The Life List İncelemesi: En İyi Versiyonunu Keşfetmek

Definitely, Maybe filmiyle tanıdığımız yönetmen Adam Brook’un yeni filmi, Lori Nelson Spielman’ın aynı isimli romanından uyarlandı.

Hayatını başkalarının onayı olmadan yaşamayan Alex, annesinin vefatının ardından vasiyet gereği, çocukken yazdığı ‘hayat listesi’ni tamamlamaya koyulur. Listeyle çıktığı bu yolculuk, onu geçmişin hayaletleriyle yüzleştirirken, kendi tutkularını ve kimliğini yeniden keşfedeceği yepyeni bir başlangıca dönüştürür.

The Life List, türünün en iyisi sayılmaz çünkü bir çok türe hitap etmeye çalışmış diyebiliriz ama tam bir iyi hisset filmi. Özellikle kaybolmuş bir neslin, kendini bulmaya çalıştığı şu dönemlerde insana moral veriyor. Ne zaman başladığından çok, başlamanın değerli olması ve toksik ilişkilerin bizi dibe çekmesi hakkında değerli mesajları var. Olduğumuz kişinin daha iyi bir versiyonunu bulmak sadece başlamaktan ibaret.

Alex başta sahip olduğu her şeyden memnun görünse de aslında tam olarak hangi amaç uğruna yaşadığını bilmeyen bir kadın. Bu da seyirci ile bağ kurmasını kolaylaştırıyor fakat duyguları çok fazla geçmiyor. Bunun sebebinin sadece yetersiz senaryo değil, oyuncunun performansı da olduğunu çok açık.

Filme genel olarak bakıldığında aşırı yüzeysel ve kafa yormayan cinsten.
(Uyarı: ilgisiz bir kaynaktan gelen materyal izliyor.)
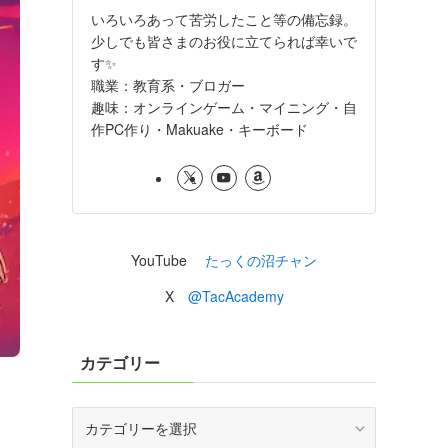
いろいろあって苦労したこと等の備忘録。
少しでも皆さまのお役に立てられば幸いで
す✨
職業：教育系・ブロガー
趣味：オンラインゲーム・マイニング・自
作PC作り・Makuake・キーボード
YouTube
たっくの沼チャン
X
@TacAcademy
カテゴリー
カ
テ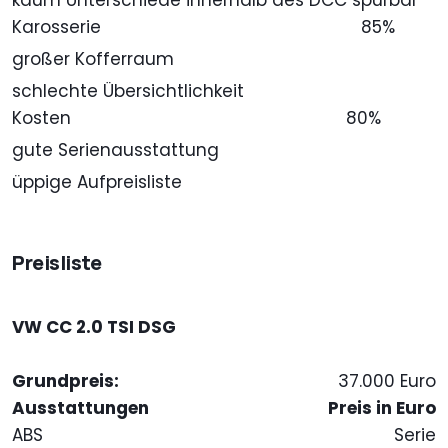
kaum Unterschiede innerhalb des DCC spürbar
Karosserie
85%
großer Kofferraum
schlechte Übersichtlichkeit
Kosten
80%
gute Serienausstattung
üppige Aufpreisliste
Preisliste
VW CC 2.0 TSI DSG
Grundpreis:
37.000 Euro
Ausstattungen
Preis in Euro
ABS
Serie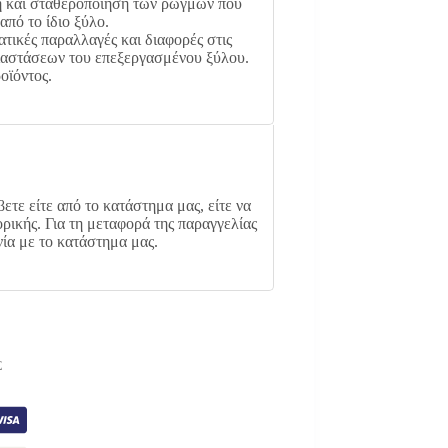
η και σταθεροποίηση των ρωγμών που
πό το ίδιο ξύλο.
τικές παραλλαγές και διαφορές στις
διαστάσεων του επεξεργασμένου ξύλου.
οϊόντος.
ετε είτε από το κατάστημα μας, είτε να
ρικής. Για τη μεταφορά της παραγγελίας
νία με το κατάστημα μας.
Σ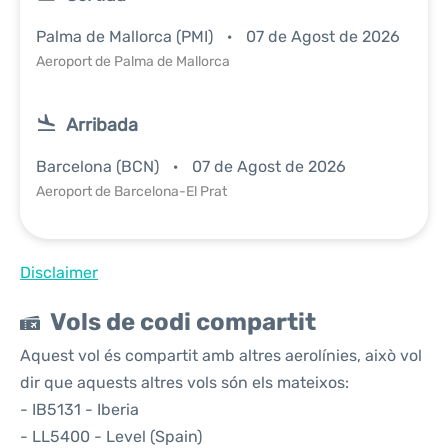
Palma de Mallorca (PMI)
07 de Agost de 2026
Aeroport de Palma de Mallorca
Arribada
Barcelona (BCN)
07 de Agost de 2026
Aeroport de Barcelona-El Prat
Disclaimer
Vols de codi compartit
Aquest vol és compartit amb altres aerolínies, això vol
dir que aquests altres vols són els mateixos:
- IB5131 - Iberia
- LL5400 - Level (Spain)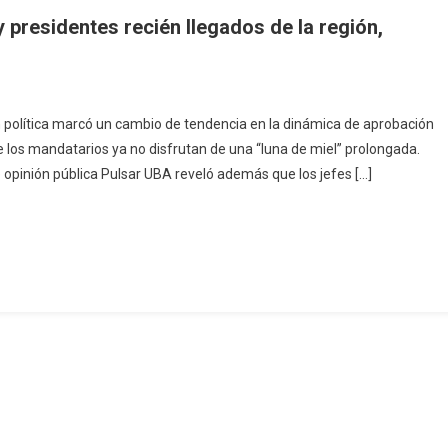
y presidentes recién llegados de la región,
n política marcó un cambio de tendencia en la dinámica de aprobación
e los mandatarios ya no disfrutan de una “luna de miel” prolongada.
e opinión pública Pulsar UBA reveló además que los jefes […]
s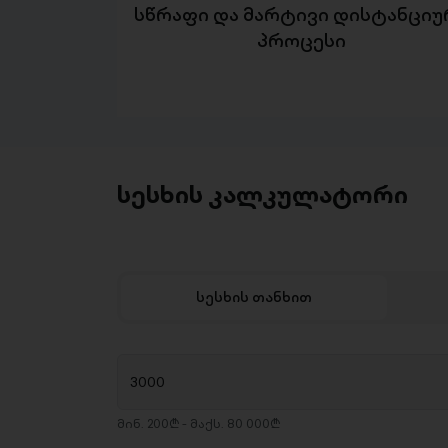
სწრაფი და მარტივი დისტანციუ
პროცესი
სესხის კალკულატორი
სესხის თანხით
მინ. 200₾ - მაქს. 80 000₾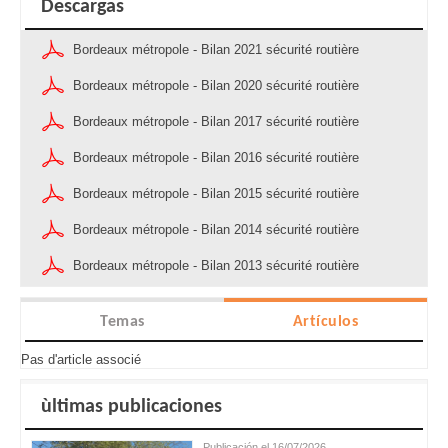
Descargas
Bordeaux métropole - Bilan 2021 sécurité routière
Bordeaux métropole - Bilan 2020 sécurité routière
Bordeaux métropole - Bilan 2017 sécurité routière
Bordeaux métropole - Bilan 2016 sécurité routière
Bordeaux métropole - Bilan 2015 sécurité routière
Bordeaux métropole - Bilan 2014 sécurité routière
Bordeaux métropole - Bilan 2013 sécurité routière
Temas
Artículos
Pas d'article associé
ùltimas publicaciones
Publicación el 16/07/2026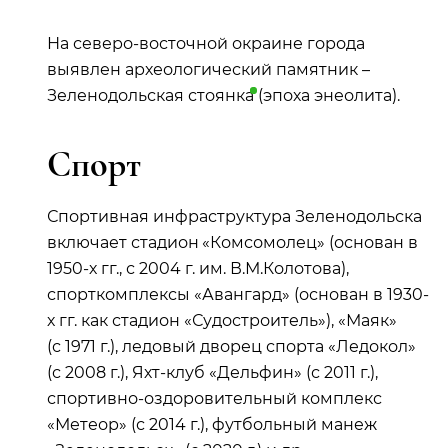
На северо‑восточной окраине города
выявлен археологический памятник –
Зеленодольская
стоянка
(эпоха энеолита).
Спорт
Спортивная инфраструктура Зеленодольска
включает стадион «Комсомолец» (основан в
1950-х гг., с 2004 г. им. В.М.Колотова),
спорткомплексы «Авангард» (основан в 1930-
х гг. как стадион «Судостроитель»), «Маяк»
(с 1971 г.), ледовый дворец спорта «Ледокол»
(с 2008 г.), Яхт‑клуб «Дельфин» (с 2011 г.),
спортивно-оздоровительный комплекс
«Метеор» (с 2014 г.), футбольный манеж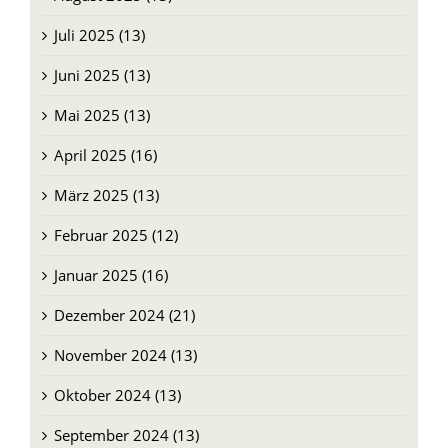
Juli 2025 (13)
Juni 2025 (13)
Mai 2025 (13)
April 2025 (16)
März 2025 (13)
Februar 2025 (12)
Januar 2025 (16)
Dezember 2024 (21)
November 2024 (13)
Oktober 2024 (13)
September 2024 (13)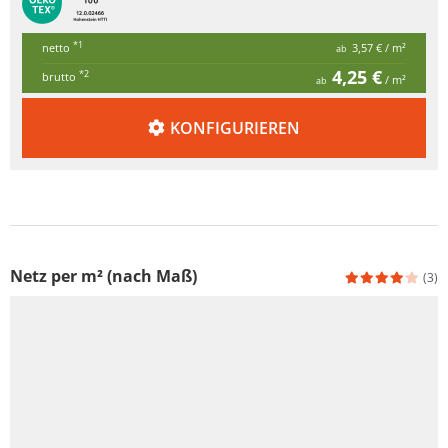
*1
netto
3,57 €
/ m²
ab
4,25 €
*2
brutto
/ m²
ab
KONFIGURIEREN
Netz per m² (nach Maß)
(3)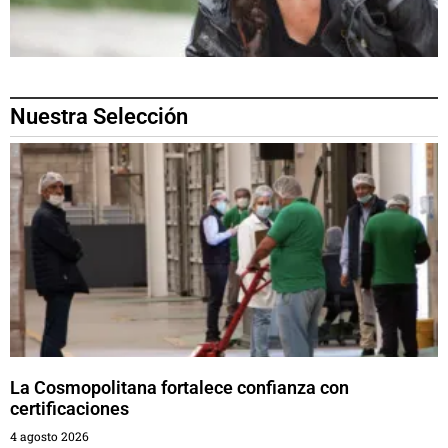
Nuestra Selección
La Cosmopolitana fortalece confianza con
certificaciones
4 agosto 2026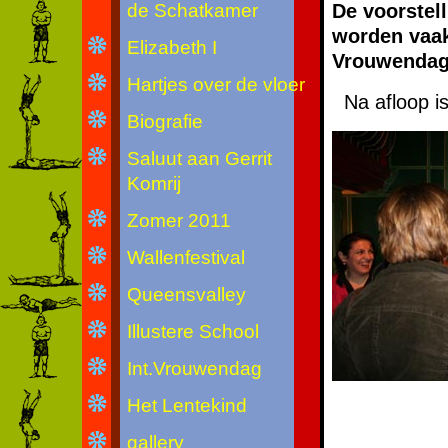
de Schatkamer
De voorstel
worden vaak
Elizabeth I
Vrouwenda
Hartjes over de vloer
Na afloop i
Biografie
Saluut aan Gerrit
Komrij
Zomer 2011
Wallenfestival
Queensvalley
Illustere School
Int.Vrouwendag
Het Lentekind
gallery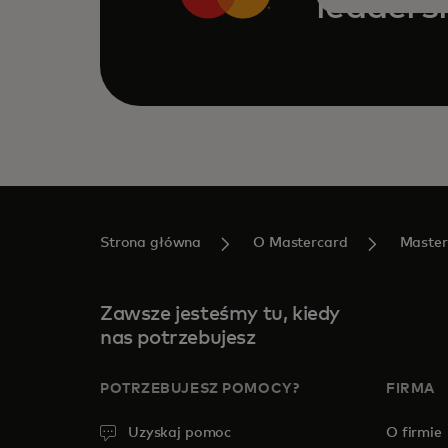
leaders
Strona główna
O Mastercard
Master
Zawsze jesteśmy tu, kiedy
nas potrzebujesz
POTRZEBUJESZ POMOCY?
FIRMA
Uzyskaj pomoc
O firmie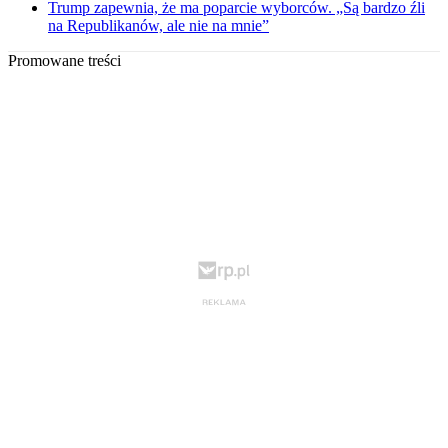
Trump zapewnia, że ma poparcie wyborców. „Są bardzo źli
na Republikanów, ale nie na mnie”
Promowane treści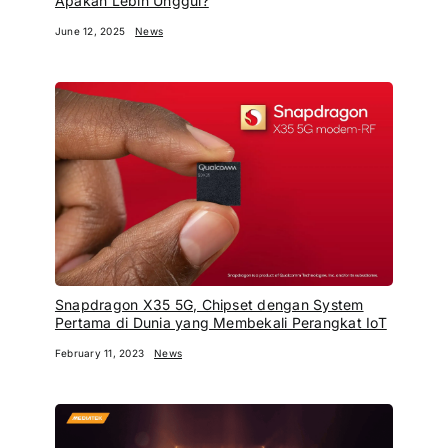
Apakah Lebih Unggul?
June 12, 2025
News
Snapdragon X35 5G, Chipset dengan System
Pertama di Dunia yang Membekali Perangkat IoT
February 11, 2023
News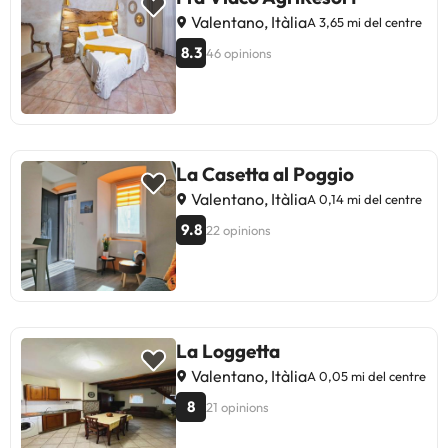
Valentano, Itàlia
A 3,65 mi del centre
8.3
46 opinions
La Casetta al Poggio
Valentano, Itàlia
A 0,14 mi del centre
9.8
22 opinions
La Loggetta
Valentano, Itàlia
A 0,05 mi del centre
8
21 opinions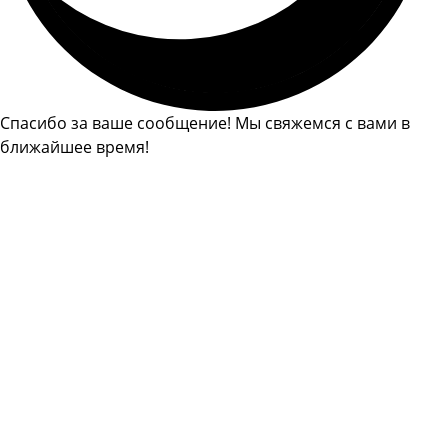
Спасибо за ваше сообщение! Мы свяжемся с вами в
ближайшее время!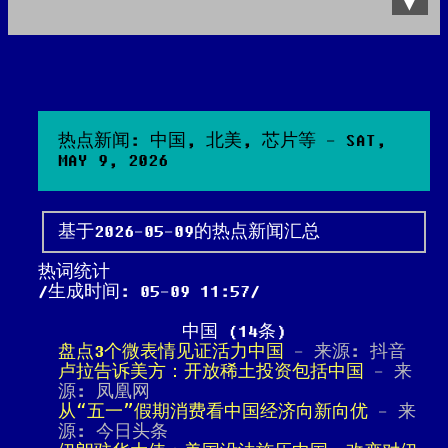
Data Product
All posts
Search Site
热点新闻: 中国, 北美, 芯片等 - SAT,
MAY 9, 2026
基于2026-05-09的热点新闻汇总
热词统计
生成时间: 05-09 11:57
中国 (14条)
盘点3个微表情见证活力中国
- 来源: 抖音
卢拉告诉美方：开放稀土投资包括中国
- 来
源: 凤凰网
从“五一”假期消费看中国经济向新向优
- 来
源: 今日头条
Fakat dürüst olmak gerekirse çok daha derin bağlar kurulabilirdi. Alex’in öğrencisi Ezra ile arasındaki diyaloglar o kadar yapay ve sıradandı ki, filmi izlerken kafanızda ikisi arasındaki ilişki nasıl düzeldi diye merak eden sorular bırakıyor.

bifilmkurdu bu filmi öneriyor mu?

Kendini iyi hissetmek isteyen, yolunu çizerken zorlanan herkesin bir anlık da olsa motive olmaya ihtiyac duyduğunda arayabileceği tarz bir film.